As I removed things I thought vital to my survival, my thoughts turned to the way we sometimes address our life. How many times do we go through life attempting to find or obtain something we know is missing? Looking at packing lists of jobs, churches, friends, etc. to fill the void in our heart. Unlike the widow in Luke 15:8-10, we don’t know what we are looking for. We just know there is an emptiness that needs to be filled. Jacob, in Genesis 32 had a void he did not recognize yet had spent his life trying to fill. It was not until he wrestled with the God at Peniel that he realized that there was something he did not have – the true blessing that comes from a relationship with God expressed through honest relationships with others. We fill our lives with things and label ourselves Christians, Disciples of Christ, etc. outwardly yet we remain unfulfilled.

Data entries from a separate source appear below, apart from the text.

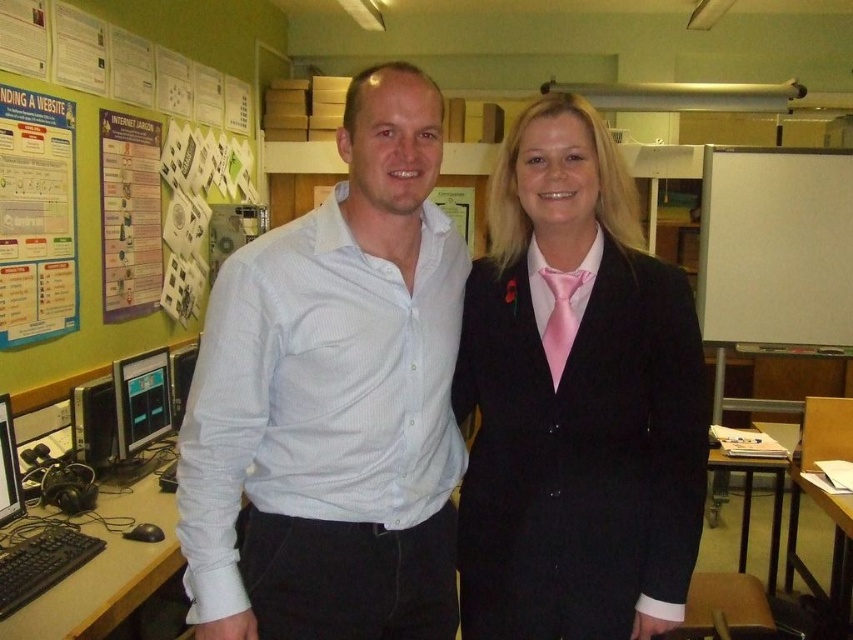 Can you confirm if white paper at upper left is positioned below black glossy monitor at left?

No.

The width and height of the screenshot is (853, 640). What do you see at coordinates (36, 218) in the screenshot?
I see `white paper at upper left` at bounding box center [36, 218].

This screenshot has height=640, width=853. Identify the location of white paper at upper left. (36, 218).

Does black glossy monitor at left have a smaller size compared to matte black monitor at left?

No, black glossy monitor at left is not smaller than matte black monitor at left.

Is black glossy monitor at left closer to the viewer compared to matte black monitor at left?

No, black glossy monitor at left is further to the viewer.

What do you see at coordinates (141, 400) in the screenshot?
I see `black glossy monitor at left` at bounding box center [141, 400].

This screenshot has width=853, height=640. What are the coordinates of `black glossy monitor at left` in the screenshot? It's located at (141, 400).

How distant is white matte board at right from purple paper poster at upper left?

9.52 feet

Is white matte board at right above purple paper poster at upper left?

Incorrect, white matte board at right is not positioned above purple paper poster at upper left.

Identify the location of white matte board at right. (775, 246).

The height and width of the screenshot is (640, 853). Identify the location of white matte board at right. (775, 246). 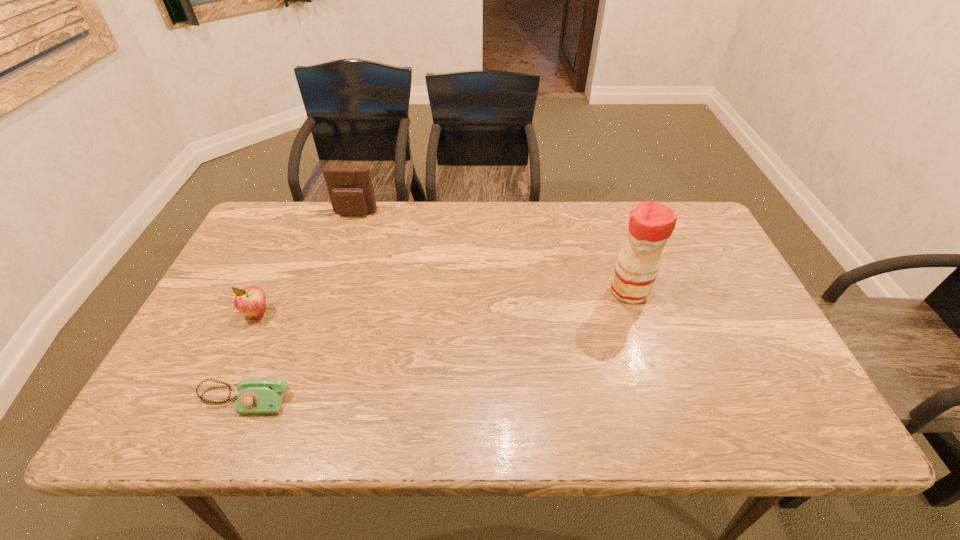 Locate an element on the screen. The image size is (960, 540). object present at the far edge is located at coordinates (351, 192).

I want to click on object that is positioned at the near edge, so click(x=256, y=396).

The height and width of the screenshot is (540, 960). I want to click on apple present at the left edge, so click(x=251, y=301).

The image size is (960, 540). Identify the location of telephone situated at the left edge. (256, 396).

This screenshot has width=960, height=540. Find the location of `object present at the near left corner`. object present at the near left corner is located at coordinates (256, 396).

Where is `blank space at the far edge of the desktop`? blank space at the far edge of the desktop is located at coordinates click(x=629, y=210).

You are a GUI agent. You are given a task and a screenshot of the screen. Output one action in this format:
    pyautogui.click(x=<x>, y=<y>)
    Task: Click on the free space at the near edge of the desktop
    Image resolution: width=960 pixels, height=540 pixels.
    Given the screenshot: What is the action you would take?
    pyautogui.click(x=399, y=422)

The height and width of the screenshot is (540, 960). I want to click on vacant space at the left edge of the desktop, so click(x=208, y=313).

Find the location of a particular element. Image resolution: width=960 pixels, height=540 pixels. vacant space at the right edge of the desktop is located at coordinates (712, 265).

Image resolution: width=960 pixels, height=540 pixels. In order to click on vacant region at the far left corner in this screenshot , I will do `click(303, 227)`. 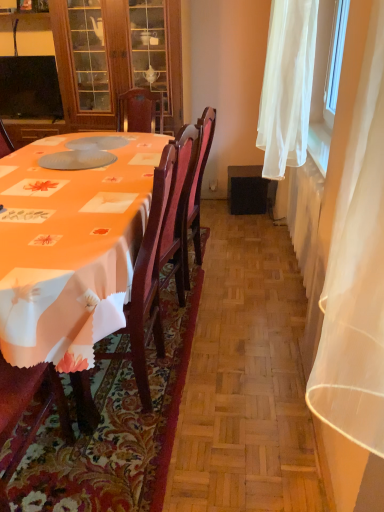 The width and height of the screenshot is (384, 512). Find the location of `black glossy television at upper left`. black glossy television at upper left is located at coordinates (29, 88).

Describe the element at coordinates (89, 64) in the screenshot. I see `matte wood cabinet at upper left` at that location.

Find the location of a particular element. This screenshot has height=512, width=384. wooden chair at left is located at coordinates (148, 284).

Identify the location of white sheer curtain at right. (287, 85).

Where is `black glossy television at upper left`? black glossy television at upper left is located at coordinates (29, 88).

Based on the photo, is black glossy television at upper left beside matte wood cabinet at upper left?

No.

From a real-world perspective, relative to matte wood cabinet at upper left, is black glossy television at upper left vertically above or below?

black glossy television at upper left is situated lower than matte wood cabinet at upper left in the real world.

Relative to matte wood cabinet at upper left, is black glossy television at upper left in front or behind?

black glossy television at upper left is behind matte wood cabinet at upper left.

Which of these two, orange fabric tablecloth at center or black glossy television at upper left, stands shorter?

orange fabric tablecloth at center is shorter.

Is orange fabric tablecloth at center placed right next to black glossy television at upper left?

No, orange fabric tablecloth at center is not touching black glossy television at upper left.

From the image's perspective, is orange fabric tablecloth at center beneath black glossy television at upper left?

Yes, from the image's perspective, orange fabric tablecloth at center is below black glossy television at upper left.

How many degrees apart are the facing directions of orange fabric tablecloth at center and black glossy television at upper left?

They differ by 87.8 degrees in their facing directions.

Where is `mat directly beneath the white sheer curtain at right (from a real-world perspective)`? The width and height of the screenshot is (384, 512). mat directly beneath the white sheer curtain at right (from a real-world perspective) is located at coordinates (115, 430).

Is white sheer curtain at right far from orange fabric tablecloth at center?

white sheer curtain at right is far away from orange fabric tablecloth at center.

Between white sheer curtain at right and orange fabric tablecloth at center, which one is positioned in front?

orange fabric tablecloth at center is closer to the camera.

Is white sheer curtain at right bigger or smaller than orange fabric tablecloth at center?

white sheer curtain at right is bigger than orange fabric tablecloth at center.

Is matte wood cabinet at upper left to the left or to the right of orange fabric tablecloth at center in the image?

matte wood cabinet at upper left is to the left of orange fabric tablecloth at center.

You are a GUI agent. You are given a task and a screenshot of the screen. Output one action in this format:
    pyautogui.click(x=<x>, y=<y>)
    Task: Click on the mat in front of the matte wood cabinet at upper left
    Image resolution: width=384 pixels, height=512 pixels.
    Given the screenshot: What is the action you would take?
    pyautogui.click(x=115, y=430)

From the image's perspective, which is above, matte wood cabinet at upper left or orange fabric tablecloth at center?

matte wood cabinet at upper left appears higher in the image.

Is the position of matte wood cabinet at upper left less distant than that of orange fabric tablecloth at center?

No.

Could wooden chair at left be considered to be inside black glossy television at upper left?

No, wooden chair at left is not a part of black glossy television at upper left.

Considering the positions of objects black glossy television at upper left and wooden chair at left in the image provided, who is more to the left, black glossy television at upper left or wooden chair at left?

Positioned to the left is black glossy television at upper left.

Can you tell me how much black glossy television at upper left and wooden chair at left differ in facing direction?

The facing directions of black glossy television at upper left and wooden chair at left are 86.6 degrees apart.

Would you consider orange fabric tablecloth at center to be distant from matte wood cabinet at upper left?

Yes, orange fabric tablecloth at center and matte wood cabinet at upper left are located far from each other.

Based on the photo, from a real-world perspective, is orange fabric tablecloth at center physically located above or below matte wood cabinet at upper left?

orange fabric tablecloth at center is below matte wood cabinet at upper left.

Does orange fabric tablecloth at center have a lesser width compared to matte wood cabinet at upper left?

No, orange fabric tablecloth at center is not thinner than matte wood cabinet at upper left.

Is orange fabric tablecloth at center smaller than matte wood cabinet at upper left?

Yes.

Consider the image. Which is more to the left, matte wood cabinet at upper left or white sheer curtain at right?

matte wood cabinet at upper left is more to the left.

Consider the image. Can you confirm if matte wood cabinet at upper left is bigger than white sheer curtain at right?

Yes, matte wood cabinet at upper left is bigger than white sheer curtain at right.

Is matte wood cabinet at upper left not within white sheer curtain at right?

That's correct, matte wood cabinet at upper left is outside of white sheer curtain at right.

Find the location of `cabinetry to the right of black glossy television at upper left`. cabinetry to the right of black glossy television at upper left is located at coordinates (89, 64).

Find the location of a particular element. This screenshot has height=512, width=384. mat below the black glossy television at upper left (from a real-world perspective) is located at coordinates (115, 430).

Estimate the real-world distances between objects in this image. Which object is closer to white sheer curtain at right, orange fabric tablecloth at center or wooden chair at left?

wooden chair at left.

Estimate the real-world distances between objects in this image. Which object is closer to orange fabric tablecloth at center, white sheer curtain at right or black glossy television at upper left?

white sheer curtain at right is positioned closer to the anchor orange fabric tablecloth at center.

Looking at the image, which one is located closer to wooden chair at left, white sheer curtain at right or black glossy television at upper left?

Based on the image, white sheer curtain at right appears to be nearer to wooden chair at left.

When comparing their distances from matte wood cabinet at upper left, does white sheer curtain at right or orange fabric tablecloth at center seem closer?

white sheer curtain at right.

From the image, which object appears to be farther from wooden chair at left, black glossy television at upper left or orange fabric tablecloth at center?

black glossy television at upper left.

Considering their positions, is matte wood cabinet at upper left positioned closer to wooden chair at left than white sheer curtain at right?

Among the two, white sheer curtain at right is located nearer to wooden chair at left.

Based on their spatial positions, is white sheer curtain at right or wooden chair at left further from black glossy television at upper left?

wooden chair at left lies further to black glossy television at upper left than the other object.

Looking at the image, which one is located further to matte wood cabinet at upper left, orange fabric tablecloth at center or white sheer curtain at right?

orange fabric tablecloth at center is positioned further to the anchor matte wood cabinet at upper left.

Locate an element on the screen. The height and width of the screenshot is (512, 384). chair between matte wood cabinet at upper left and orange fabric tablecloth at center in the vertical direction is located at coordinates (148, 284).

You are a GUI agent. You are given a task and a screenshot of the screen. Output one action in this format:
    pyautogui.click(x=<x>, y=<y>)
    Task: Click on the curtain between matte wood cabinet at upper left and orange fabric tablecloth at center in the up-down direction
    
    Given the screenshot: What is the action you would take?
    pyautogui.click(x=287, y=85)

Identify the location of cabinetry positioned between orange fabric tablecloth at center and black glossy television at upper left from near to far. (89, 64).

Where is `curtain between wooden chair at left and matte wood cabinet at upper left from front to back`? The width and height of the screenshot is (384, 512). curtain between wooden chair at left and matte wood cabinet at upper left from front to back is located at coordinates (287, 85). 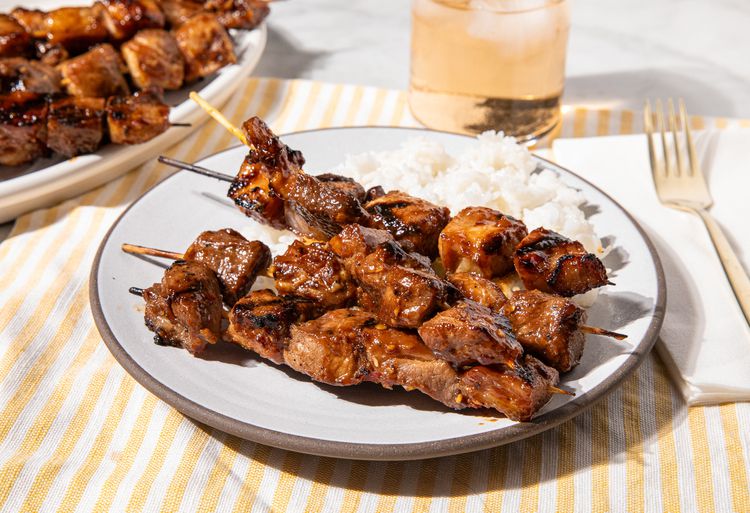 In order to click on space left of fork in this screenshot , I will do `click(667, 234)`. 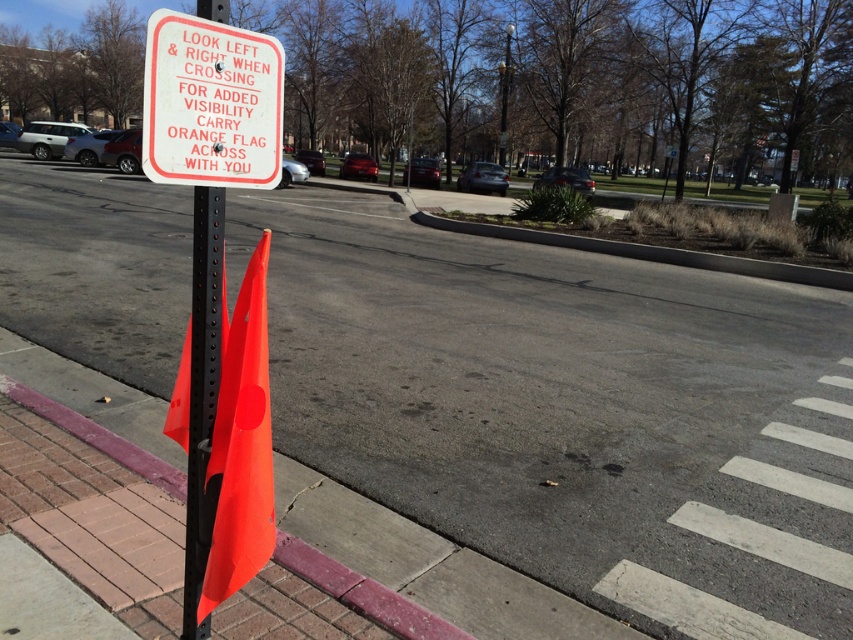 Question: Which of the following is the farthest from the observer?

Choices:
 (A) coord(196,365)
 (B) coord(213,33)
 (C) coord(100,444)

Answer: (C)

Question: Which point is closer to the camera taking this photo?

Choices:
 (A) (279, 547)
 (B) (256, 465)
 (C) (196, 76)

Answer: (C)

Question: Can you confirm if orange fabric traffic cone at left is smaller than brick at lower left?

Choices:
 (A) yes
 (B) no

Answer: (A)

Question: In this image, where is orange fabric traffic cone at left located relative to black textured pole at left?

Choices:
 (A) left
 (B) right

Answer: (B)

Question: Does orange fabric traffic cone at left appear on the right side of brick at lower left?

Choices:
 (A) yes
 (B) no

Answer: (A)

Question: Which point is closer to the camera taking this photo?

Choices:
 (A) (381, 598)
 (B) (204, 248)
 (C) (227, 342)

Answer: (B) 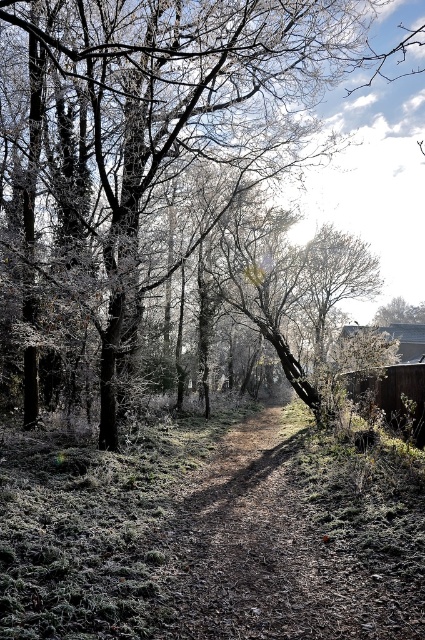 You are standing at the center of the forest path and see the point marked as point (175, 115). What object is located at that point?

The point (175, 115) indicates a glossy bark tree at center.

You are a hiker walking along the brown dirt track at center. You notice a glossy bark tree at center ahead. Which object is closer to you as you walk?

The glossy bark tree at center is closer to you than the brown dirt track at center because it is positioned further to the viewer. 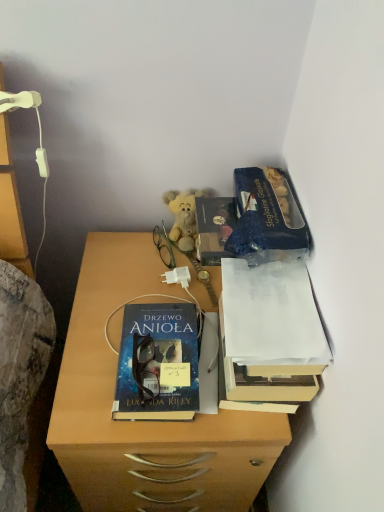 Where is `free spot above matte wooden desk at center (from a real-world perspective)`? The image size is (384, 512). free spot above matte wooden desk at center (from a real-world perspective) is located at coordinates (150, 298). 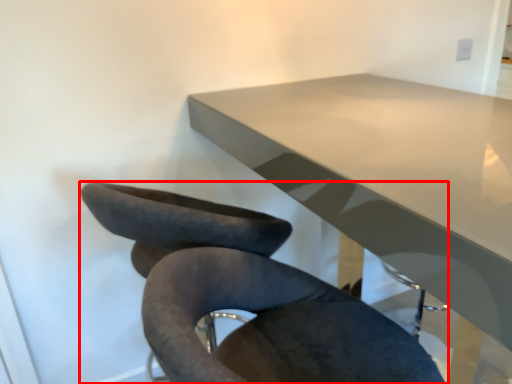 Question: Considering the relative positions of chair (annotated by the red box) and table in the image provided, where is chair (annotated by the red box) located with respect to the staircase?

Choices:
 (A) right
 (B) left

Answer: (B) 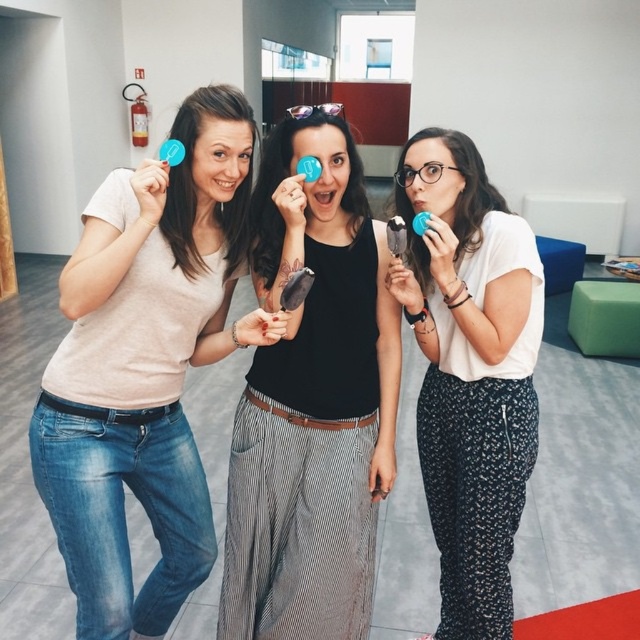 Question: Which point is farther to the camera?

Choices:
 (A) (284, 528)
 (B) (440, 326)

Answer: (B)

Question: Which point is closer to the camera?

Choices:
 (A) (269, 461)
 (B) (72, 300)

Answer: (B)

Question: Does matte pink t-shirt at left appear on the right side of black matte ice cream at center?

Choices:
 (A) yes
 (B) no

Answer: (B)

Question: Which point appears closest to the camera in this image?

Choices:
 (A) (336, 492)
 (B) (440, 408)
 (C) (125, 614)

Answer: (C)

Question: Is black matte ice cream at center thinner than white matte shirt at center?

Choices:
 (A) yes
 (B) no

Answer: (B)

Question: Can you confirm if matte pink t-shirt at left is positioned to the left of white matte shirt at center?

Choices:
 (A) no
 (B) yes

Answer: (B) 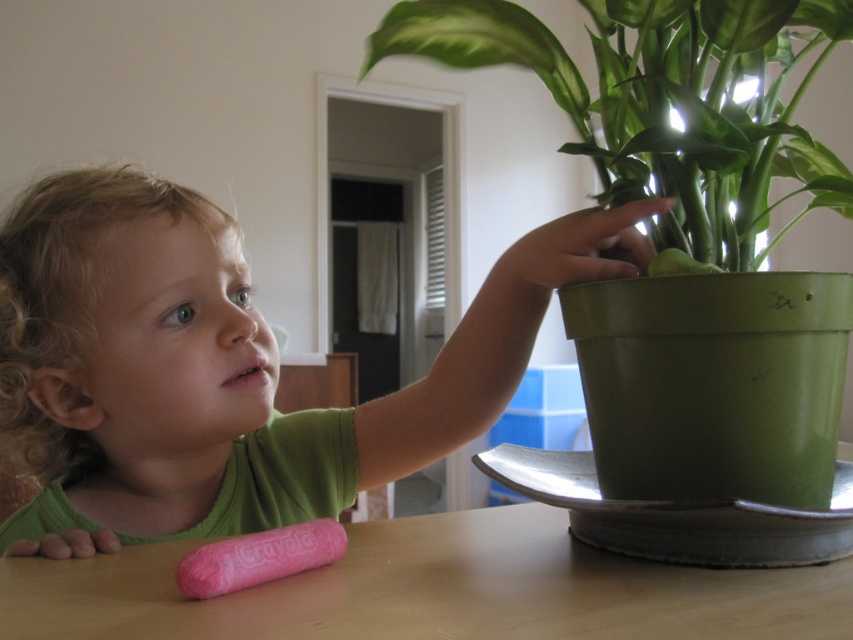 Based on the photo, can you confirm if green matte shirt at upper left is positioned to the right of pink plastic rolling pin at lower left?

No, green matte shirt at upper left is not to the right of pink plastic rolling pin at lower left.

Locate an element on the screen. Image resolution: width=853 pixels, height=640 pixels. green matte shirt at upper left is located at coordinates (x=224, y=368).

Locate an element on the screen. green matte shirt at upper left is located at coordinates (224, 368).

Who is positioned more to the left, green matte shirt at upper left or wooden table at lower center?

green matte shirt at upper left is more to the left.

Identify the location of green matte shirt at upper left. Image resolution: width=853 pixels, height=640 pixels. (224, 368).

Identify the location of green matte shirt at upper left. (224, 368).

Based on the photo, between wooden table at lower center and green matte pot at upper right, which one is positioned lower?

Positioned lower is wooden table at lower center.

Image resolution: width=853 pixels, height=640 pixels. Describe the element at coordinates (431, 589) in the screenshot. I see `wooden table at lower center` at that location.

The image size is (853, 640). What do you see at coordinates (431, 589) in the screenshot?
I see `wooden table at lower center` at bounding box center [431, 589].

Where is `wooden table at lower center`? The image size is (853, 640). wooden table at lower center is located at coordinates (431, 589). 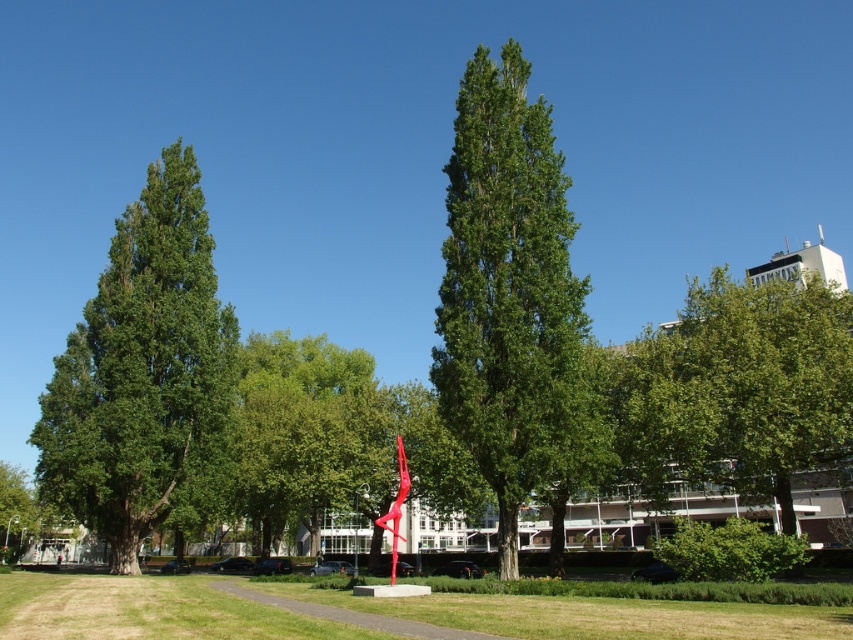 What do you see at coordinates (512, 300) in the screenshot? I see `green leafy tree at center` at bounding box center [512, 300].

Between point (556, 468) and point (755, 628), which one is positioned in front?

Point (755, 628) is in front.

This screenshot has width=853, height=640. What do you see at coordinates (512, 300) in the screenshot?
I see `green leafy tree at center` at bounding box center [512, 300].

At what (x,y) coordinates should I click in order to perform the action: click on green leafy tree at center. Please return your answer as a coordinate pair (x, y). The image size is (853, 640). Looking at the image, I should click on (512, 300).

Does green leafy tree at center have a larger size compared to green leafy tree at left?

No, green leafy tree at center is not bigger than green leafy tree at left.

Does green leafy tree at center have a lesser width compared to green leafy tree at left?

Indeed, green leafy tree at center has a lesser width compared to green leafy tree at left.

Which is behind, point (560, 433) or point (201, 444)?

The point (201, 444) is more distant.

Locate an element on the screen. green leafy tree at center is located at coordinates (512, 300).

Is point (199, 458) farther from viewer compared to point (712, 413)?

That is True.

Does green leafy tree at left come behind green leafy tree at right?

Yes, green leafy tree at left is further from the viewer.

Image resolution: width=853 pixels, height=640 pixels. What do you see at coordinates (143, 372) in the screenshot?
I see `green leafy tree at left` at bounding box center [143, 372].

Locate an element on the screen. This screenshot has height=640, width=853. green leafy tree at left is located at coordinates (143, 372). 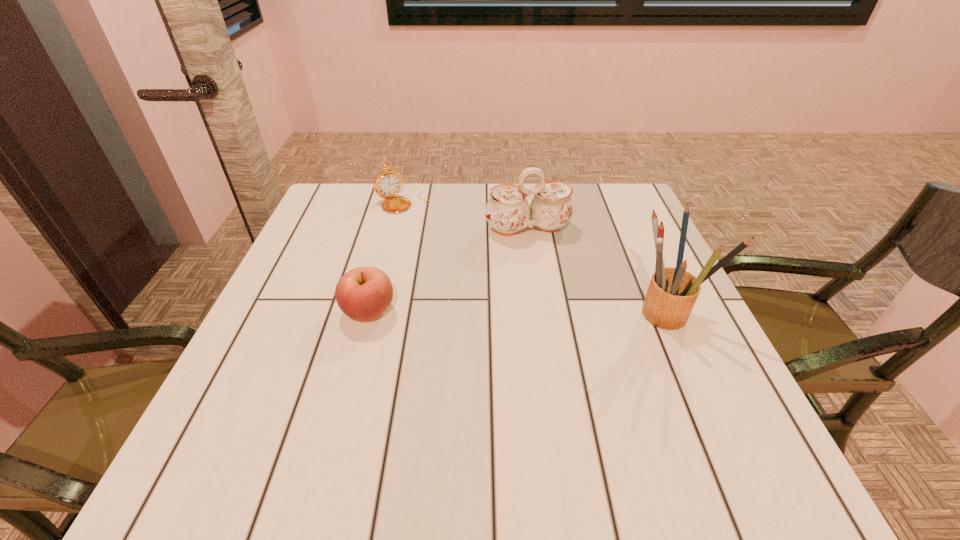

Jacob had sent his family, servants and the display of his wealth ahead leaving him alone with himself. It was in this time of aloneness and silence that he came to see himself as he was and recognized his need for a deeper more satisfying relationship with God. It was then that he pleaded with God to fill the void of his life.  Might I suggest that you (and I) dear friend look belong our possessions, jobs, relationships and tenaciously seek God in the silence of our soul and allow Him to make us a visible expression of the fulfillment that comes from His relationship with us.